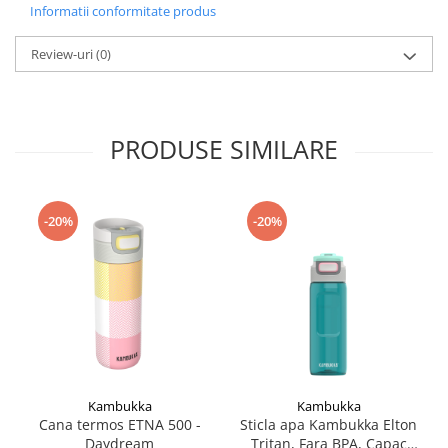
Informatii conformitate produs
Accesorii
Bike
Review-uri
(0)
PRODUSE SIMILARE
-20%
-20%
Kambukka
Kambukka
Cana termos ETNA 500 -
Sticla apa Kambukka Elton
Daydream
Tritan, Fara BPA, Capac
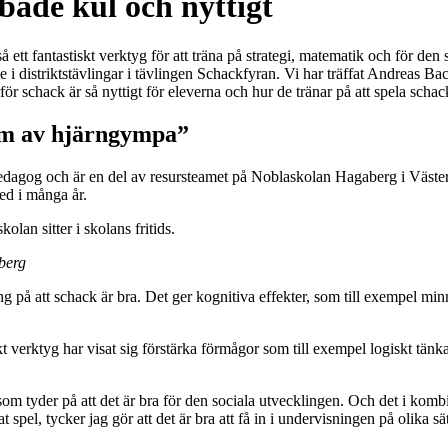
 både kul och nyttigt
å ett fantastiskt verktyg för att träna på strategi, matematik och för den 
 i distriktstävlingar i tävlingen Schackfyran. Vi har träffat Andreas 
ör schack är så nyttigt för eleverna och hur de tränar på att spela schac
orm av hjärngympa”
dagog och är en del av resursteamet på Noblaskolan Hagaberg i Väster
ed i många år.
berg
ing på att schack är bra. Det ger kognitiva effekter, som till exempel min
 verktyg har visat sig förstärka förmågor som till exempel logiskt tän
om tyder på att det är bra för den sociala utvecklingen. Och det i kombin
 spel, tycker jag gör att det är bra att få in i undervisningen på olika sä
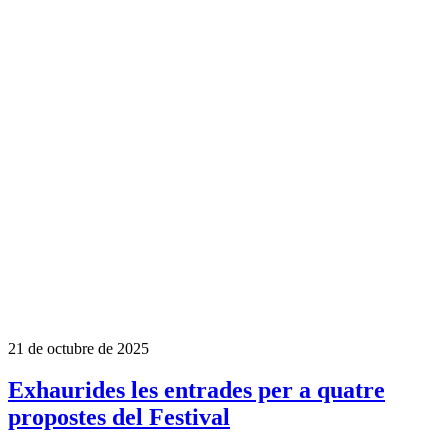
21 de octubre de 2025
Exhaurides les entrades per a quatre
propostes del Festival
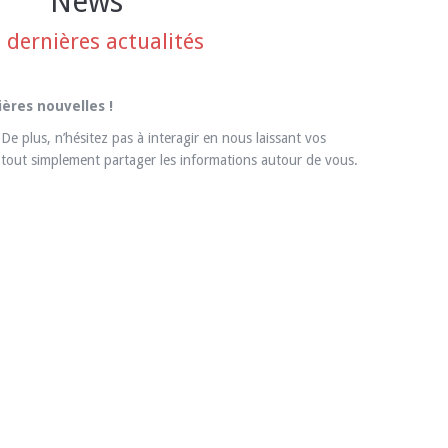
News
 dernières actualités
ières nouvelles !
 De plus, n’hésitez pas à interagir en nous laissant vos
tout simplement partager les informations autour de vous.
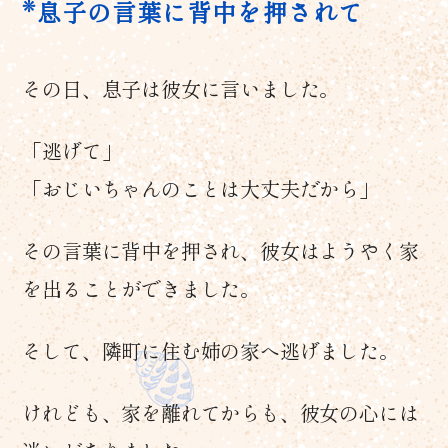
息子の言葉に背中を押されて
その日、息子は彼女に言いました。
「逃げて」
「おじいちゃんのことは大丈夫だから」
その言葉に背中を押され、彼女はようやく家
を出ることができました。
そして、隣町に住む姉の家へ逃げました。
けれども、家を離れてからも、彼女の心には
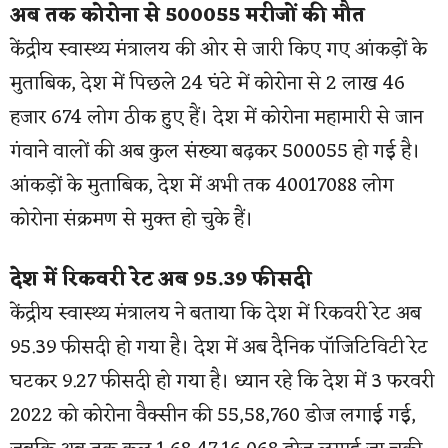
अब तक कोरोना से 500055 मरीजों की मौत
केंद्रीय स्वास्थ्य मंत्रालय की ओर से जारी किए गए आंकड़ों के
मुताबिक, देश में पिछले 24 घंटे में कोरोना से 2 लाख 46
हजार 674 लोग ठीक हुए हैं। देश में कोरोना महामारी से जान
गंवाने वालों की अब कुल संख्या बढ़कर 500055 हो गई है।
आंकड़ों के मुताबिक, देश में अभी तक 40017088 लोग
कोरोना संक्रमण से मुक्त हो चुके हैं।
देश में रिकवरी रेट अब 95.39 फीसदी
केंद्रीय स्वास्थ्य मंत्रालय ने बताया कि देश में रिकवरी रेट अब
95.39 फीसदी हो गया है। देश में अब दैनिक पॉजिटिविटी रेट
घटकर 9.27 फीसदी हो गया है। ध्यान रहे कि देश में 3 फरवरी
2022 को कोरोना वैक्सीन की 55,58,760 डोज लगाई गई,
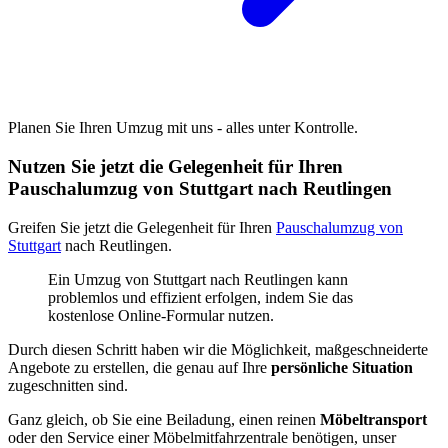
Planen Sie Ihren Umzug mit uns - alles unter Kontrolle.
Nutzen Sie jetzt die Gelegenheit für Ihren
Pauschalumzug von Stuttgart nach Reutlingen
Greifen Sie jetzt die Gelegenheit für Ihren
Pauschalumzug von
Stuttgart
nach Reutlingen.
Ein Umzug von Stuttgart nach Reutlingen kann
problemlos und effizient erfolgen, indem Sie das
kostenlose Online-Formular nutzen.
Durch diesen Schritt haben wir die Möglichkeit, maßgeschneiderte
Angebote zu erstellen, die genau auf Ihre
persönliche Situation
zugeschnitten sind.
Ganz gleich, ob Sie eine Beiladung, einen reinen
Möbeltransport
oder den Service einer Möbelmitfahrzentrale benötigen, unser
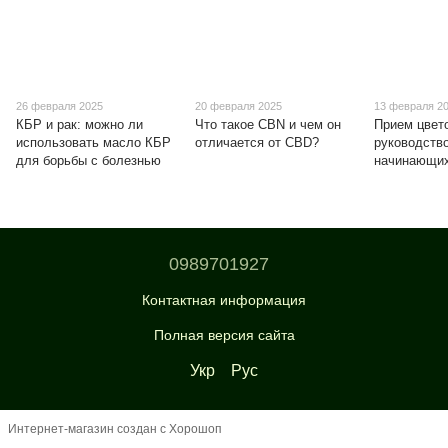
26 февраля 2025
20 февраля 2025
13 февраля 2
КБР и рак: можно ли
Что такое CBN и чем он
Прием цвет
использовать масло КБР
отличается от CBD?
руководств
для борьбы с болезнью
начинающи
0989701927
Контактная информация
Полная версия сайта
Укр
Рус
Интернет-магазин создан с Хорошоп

Your task:
Where a line of the data above includes the string "Ihren", pull it out.

Task answer:
Planen Sie Ihren Umzug mit uns - alles unter Kontrolle.
Nutzen Sie jetzt die Gelegenheit für Ihren
Greifen Sie jetzt die Gelegenheit für Ihren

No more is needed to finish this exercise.